ScheduleMomentum(double, double, int, int)
Computes the scheduled momentum value based on training progress.
public static double ScheduleMomentum(double baseMomentum, double finalMomentum, int currentEpoch, int totalEpochs)
Parameters
baseMomentumdoubleStarting momentum value.
finalMomentumdoubleFinal momentum value.
currentEpochintCurrent training epoch.
totalEpochsintTotal training epochs.
Returns
- double
The scheduled momentum value.
Remarks
For Beginners: Some methods like BYOL schedule momentum to increase during training.
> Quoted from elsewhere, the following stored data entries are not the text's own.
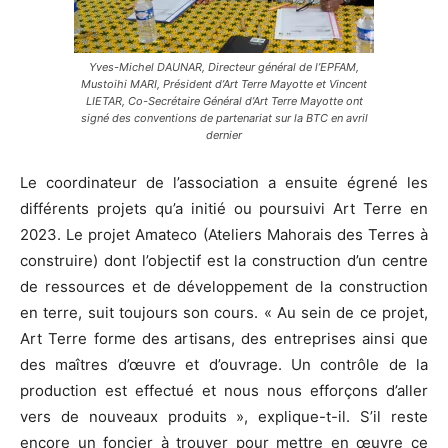
Yves-Michel DAUNAR, Directeur général de l’EPFAM,
Mustoihi MARI, Président d’Art Terre Mayotte et Vincent
LIETAR, Co-Secrétaire Général d’Art Terre Mayotte ont
signé des conventions de partenariat sur la BTC en avril
dernier
Le coordinateur de l’association a ensuite égrené les
différents projets qu’a initié ou poursuivi Art Terre en
2023. Le projet Amateco (Ateliers Mahorais des Terres à
construire) dont l’objectif est la construction d’un centre
de ressources et de développement de la construction
en terre, suit toujours son cours. « Au sein de ce projet,
Art Terre forme des artisans, des entreprises ainsi que
des maîtres d’œuvre et d’ouvrage. Un contrôle de la
production est effectué et nous nous efforçons d’aller
vers de nouveaux produits », explique-t-il. S’il reste
encore un foncier à trouver pour mettre en œuvre ce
This typically uses a cosine schedule from base to final momentum.
SetMomentum(double)
Sets the momentum coefficient.
public void SetMomentum(double momentum)
Parameters
momentumdoubleNew momentum value (0-1, typically 0.99-0.9999).
Remarks
Some methods schedule momentum during training (e.g., BYOL increases from 0.996 to 1.0).
SetParameters(Vector<T>)
Sets the parameters of the momentum encoder directly.
public void SetParameters(Vector<T> parameters)
Parameters
parametersVector<T>The parameters to set.
UpdateFromMainEncoder(INeuralNetwork<T>)
Updates the momentum encoder parameters using EMA from the main encoder.
public void UpdateFromMainEncoder(INeuralNetwork<T> mainEncoder)
Parameters
mainEncoderINeuralNetwork<T>The main encoder to copy parameters from.
Remarks
For Beginners: Call this after each training step. The momentum encoder slowly tracks the main encoder, providing stable targets.
Update formula:
θ_momentum = m * θ_momentum + (1 - m) * θ_main
UpdateFromParameters(Vector<T>)
Updates the momentum encoder parameters using EMA from parameter vectors.
public void UpdateFromParameters(Vector<T> mainEncoderParams)
Parameters
mainEncoderParamsVector<T>Parameters from the main encoder.